## Dataset extract
^^^^

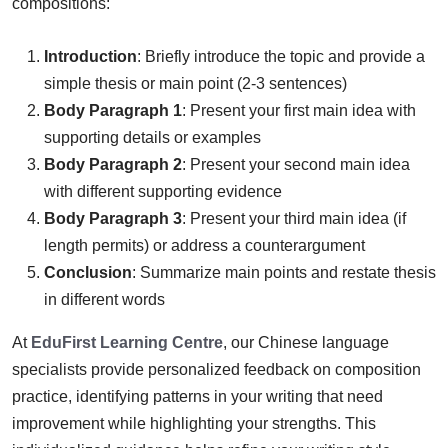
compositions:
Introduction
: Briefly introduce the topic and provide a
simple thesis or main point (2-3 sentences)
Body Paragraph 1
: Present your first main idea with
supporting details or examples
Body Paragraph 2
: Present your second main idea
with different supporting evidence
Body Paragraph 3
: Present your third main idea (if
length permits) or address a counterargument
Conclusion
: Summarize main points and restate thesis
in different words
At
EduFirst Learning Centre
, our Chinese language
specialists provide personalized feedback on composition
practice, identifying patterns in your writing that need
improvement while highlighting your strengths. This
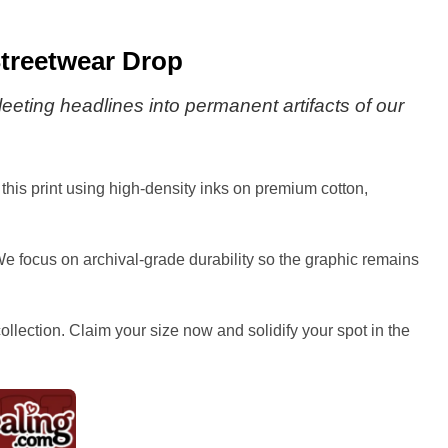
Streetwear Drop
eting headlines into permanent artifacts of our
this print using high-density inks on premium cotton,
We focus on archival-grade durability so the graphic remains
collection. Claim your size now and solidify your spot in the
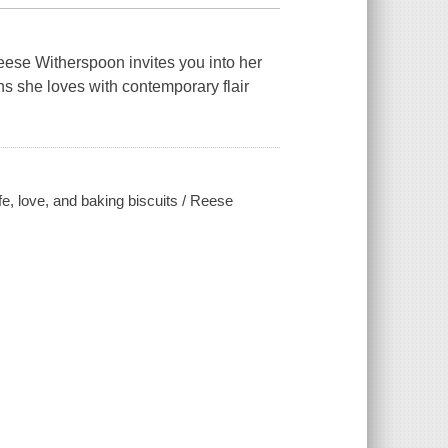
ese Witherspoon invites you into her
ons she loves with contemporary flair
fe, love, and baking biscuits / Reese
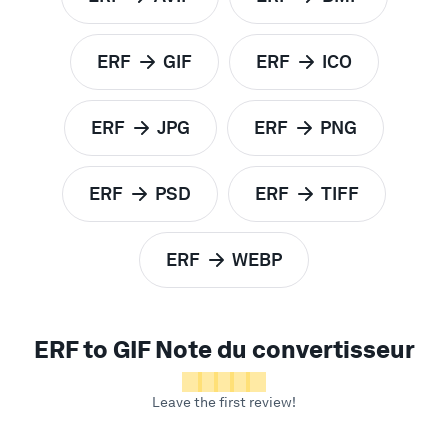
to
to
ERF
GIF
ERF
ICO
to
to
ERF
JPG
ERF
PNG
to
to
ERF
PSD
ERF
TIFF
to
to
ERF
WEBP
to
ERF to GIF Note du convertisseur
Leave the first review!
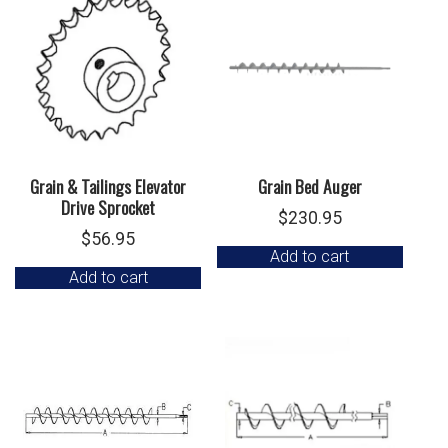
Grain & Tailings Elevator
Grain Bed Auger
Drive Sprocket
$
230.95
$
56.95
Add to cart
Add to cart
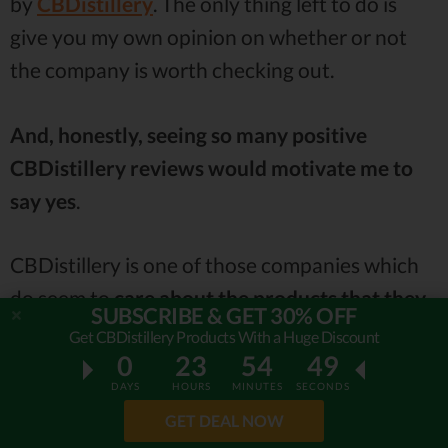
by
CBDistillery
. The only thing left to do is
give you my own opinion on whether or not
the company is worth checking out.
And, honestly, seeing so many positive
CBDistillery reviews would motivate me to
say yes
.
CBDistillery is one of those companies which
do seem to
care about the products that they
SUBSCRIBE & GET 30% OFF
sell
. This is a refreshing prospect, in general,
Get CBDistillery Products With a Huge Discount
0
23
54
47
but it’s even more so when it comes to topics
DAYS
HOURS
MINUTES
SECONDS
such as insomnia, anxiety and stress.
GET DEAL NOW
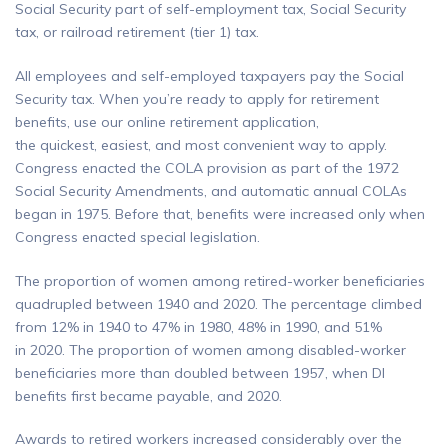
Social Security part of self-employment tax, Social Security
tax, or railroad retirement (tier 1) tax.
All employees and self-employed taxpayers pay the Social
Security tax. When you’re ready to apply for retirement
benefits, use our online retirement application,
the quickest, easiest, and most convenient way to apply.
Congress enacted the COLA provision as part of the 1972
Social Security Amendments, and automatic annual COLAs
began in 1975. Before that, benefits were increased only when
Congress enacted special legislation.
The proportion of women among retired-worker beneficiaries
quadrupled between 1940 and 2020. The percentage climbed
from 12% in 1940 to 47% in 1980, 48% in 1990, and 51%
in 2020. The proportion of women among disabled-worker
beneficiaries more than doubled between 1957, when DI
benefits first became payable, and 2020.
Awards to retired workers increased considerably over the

^^^^

## Description of the task
Identify the lines above that contain the word "Security", then copy them.

## Output for this task
Social Security part of self-employment tax, Social Security
Security tax. When you’re ready to apply for retirement
Social Security Amendments, and automatic annual COLAs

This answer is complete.